Companies agree to spend more on underserved communities
The San Francisco Chronicle
Insurance Commissioner John Garamendi dropped his objection to Anthem Inc.’s purchase of WellPoint Health Networks Inc. after the companies agreed to spend $265 million, more than double their previous commitment, on health programs for low-income Californians.
Tuesday’s announcement clears the most important hurdle to the $16.4 billion acquisition, which would create the largest health insurer in the country, with some 28 million members. Under the agreement, the merged company will invest $200 million in underserved communities in California over 20 years. It will also award grants of $35 million to help health care clinics, $15 million to support nurse training programs in community colleges and $15 million to improve
outreach for Healthy Families, which provides health care to poor children.
Garamendi, who regulates a WellPoint subsidiary called Blue Cross Life & Health, withheld his approval in July because of what he said were excessive severance and other payments to departing WellPoint executives.
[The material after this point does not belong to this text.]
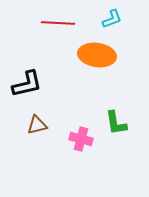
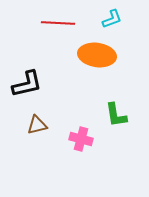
green L-shape: moved 8 px up
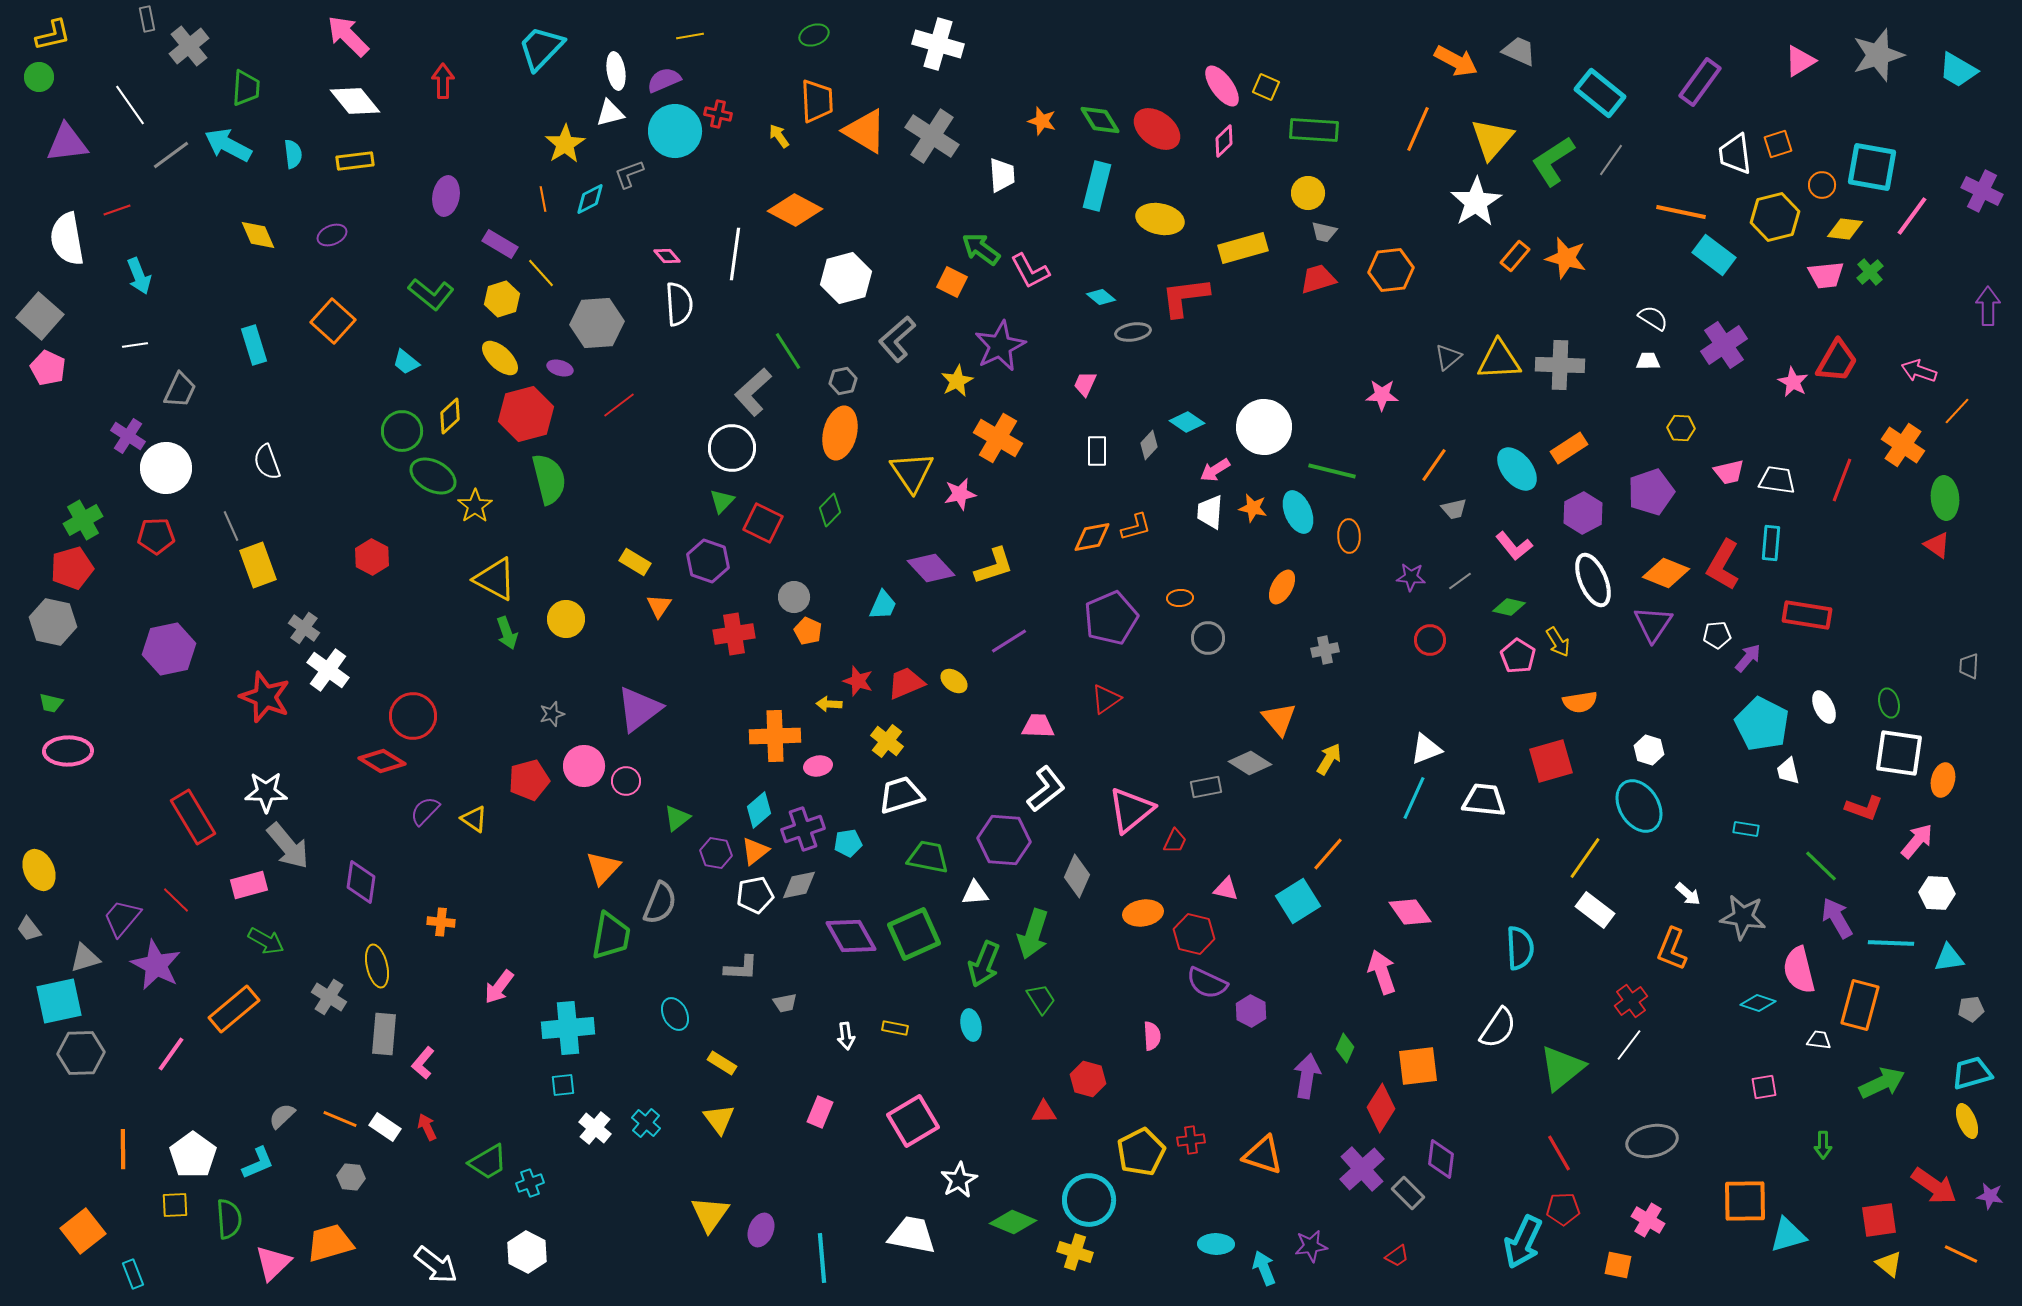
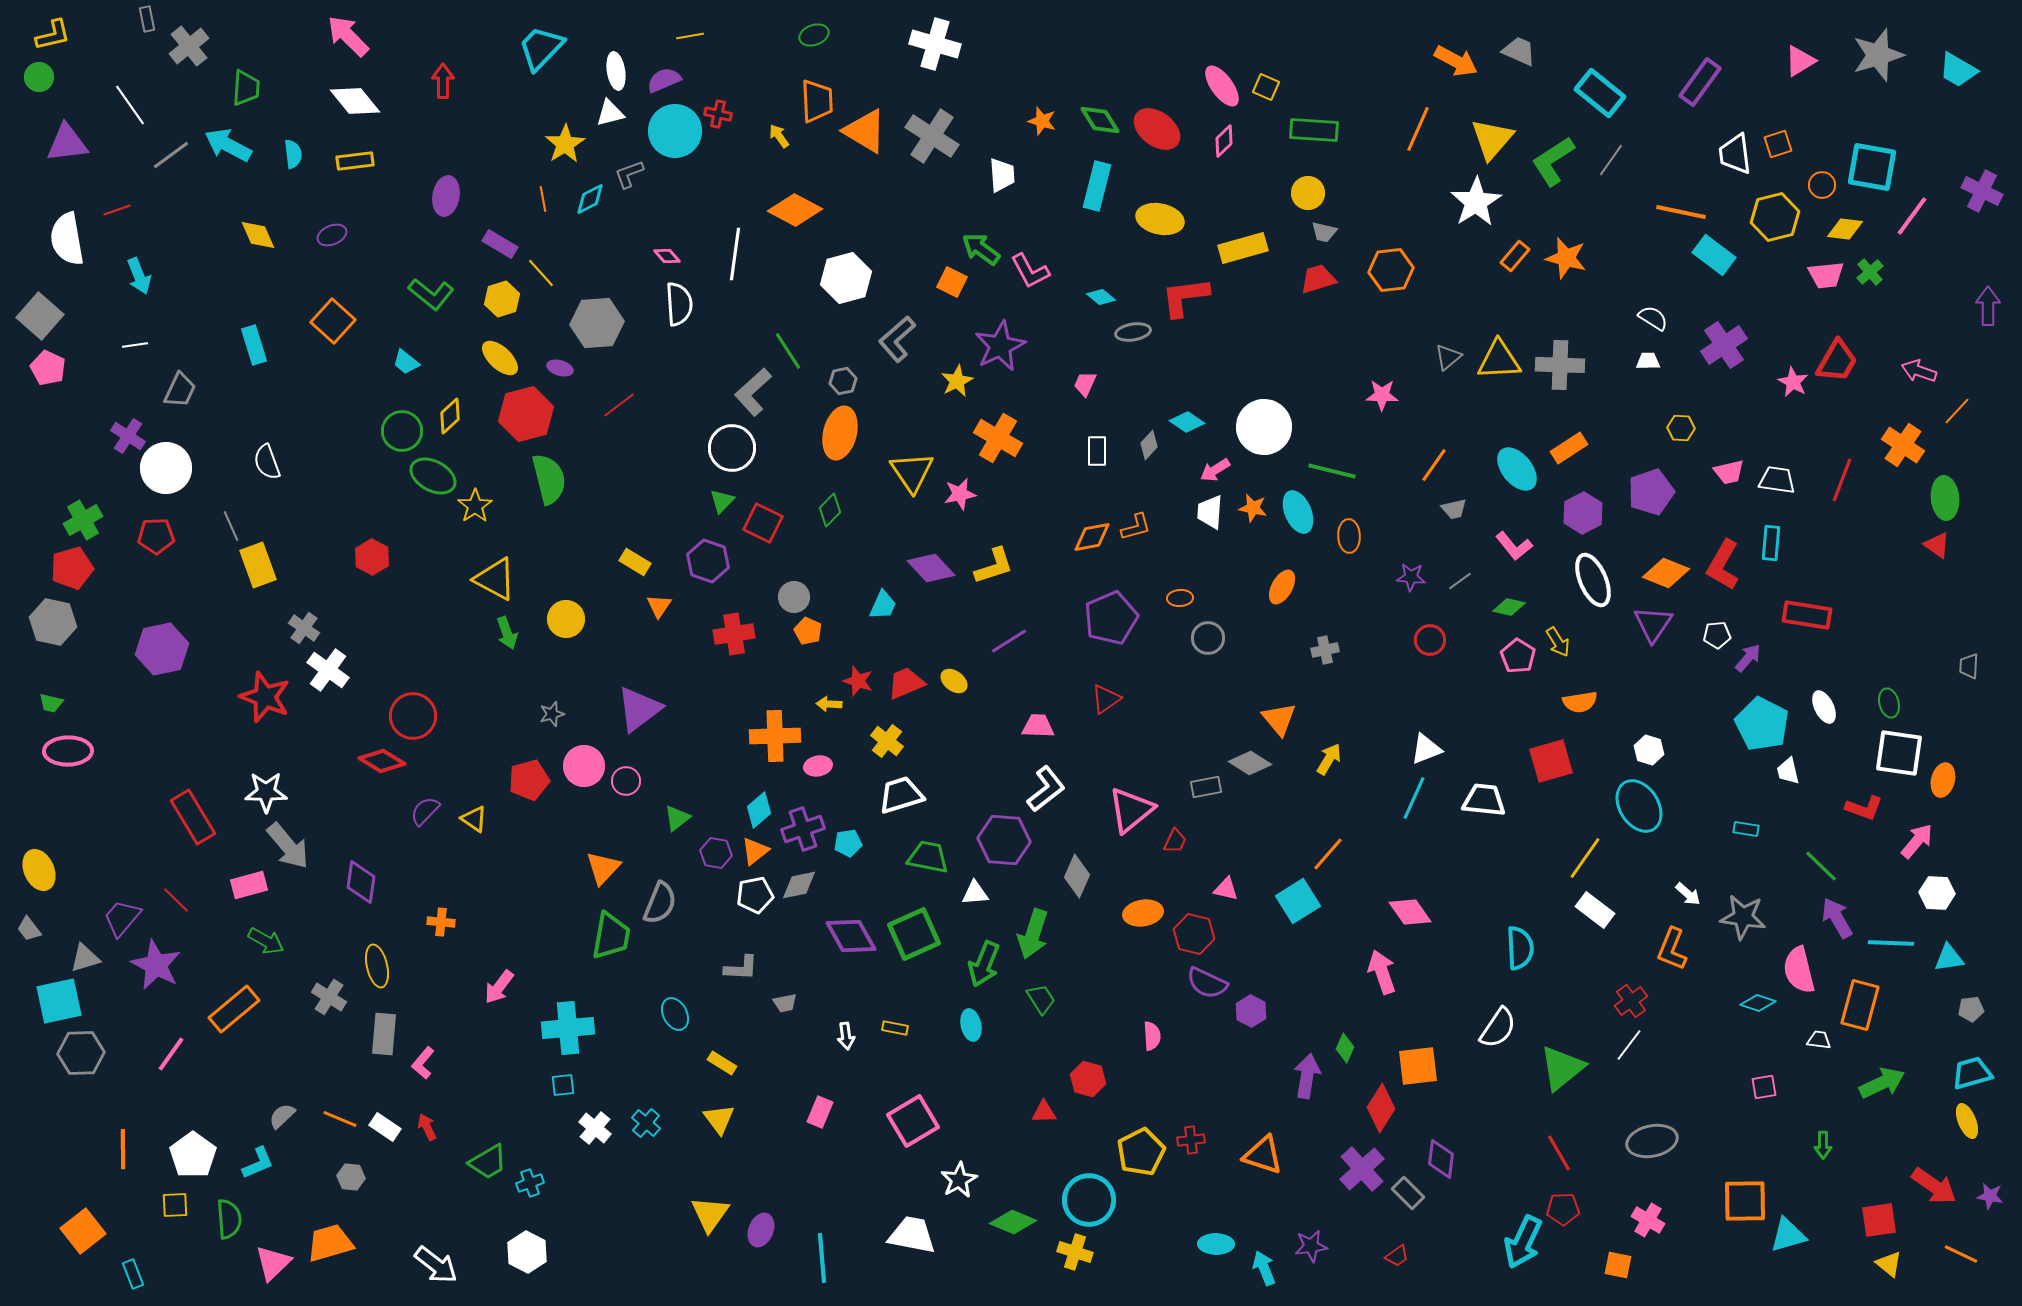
white cross at (938, 44): moved 3 px left
purple hexagon at (169, 649): moved 7 px left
He warned then that Californian policyholders could end up paying those costs, which he said could be as high as $600 million, through higher premiums.
“What we have here is a significant improvement,” Garamendi said at a press conference in Los Angeles. “While I remain concerned about the consolidation and enormous size of this company… Californians will not pay for the merger and Californians will directly benefit.”
Garamendi said the agreement assures that if payouts to WellPoint executives exceed $265 million, the company will increase its investment in California by the same dollar amount. He estimated that acquisition costs could go as high as $4 billion, expenses he said California policyholders could wind up paying.
Even with Garamendi’s approval, the companies need approval from other regulators before the deal is completed.
California’s Department of Managed Health Care, which previously approved the transaction, said Tuesday it will take another look. The department regulates WellPoint‘s Blue Cross of California unit, which accounts for 90 percent of the company’s membership in the state.
“Blue Cross did not consult with us prior to their agreement with (Garamendi). We will now review its provisions to ensure that each and every California ratepayer receives the same protections,” the department’ director, Cindy Ehnes, said in a statement.
A department spokeswoman said Ehnes wants to make sure that the WellPoint California customers she represents won’t see higher premiums as a result of the latest concessions.
Ten states and Puerto Rico have jurisdiction over the merger. Regulators from several states have been watching developments in California. Georgia Insurance Commissioner John Oxendine, who had earlier withdrawn his approval pending a resolution of the California dispute, said in a statement Tuesday that he is reviewing the new developments.
After news of the settlement, shares of WellPoint, based in Thousand Oaks (Ventura County), rose $8.93 to close at $113.90 Tuesday. Anthem’s shares closed at $91.23, up $4.73.
Anthem Chief Executive Officer Larry Glasscock said the company will withdraw a lawsuit challenging Garamendi’s authority to block the WellPointacquisition and move quickly to complete the deal. “We are well prepared to quickly and successfully integrate our two organizations,” Glasscock said in a statement.
WellPoint CEO Leonard Schaeffer said: “All of us at WellPoint are pleased with the very thorough approach that both the (Department of Managed Health Care) and the (Department of Insurance) took to ensure that our merger would best serve the interests of Californians.”
Health care advocates said that they are glad Anthem and WellPoint had made additional concessions but that they are still worried about the impact of the giant merger on California consumers.
“Nationally, what Garamendi’s negotiations have done is set a bar for future mergers that says company executives have to give back as much as they take,” said Jerry Flanagan of the Foundation for Taxpayer and Consumer Rights, a Santa Monica consumer watchdog group that has been critical of the deal.
Anthony Wright, executive director of Health Access, a California coalition of consumer and labor groups, said he was especially pleased by a provision that requires the companies to commit funds to make quality of care improvements in detection and prevention of certain diseases.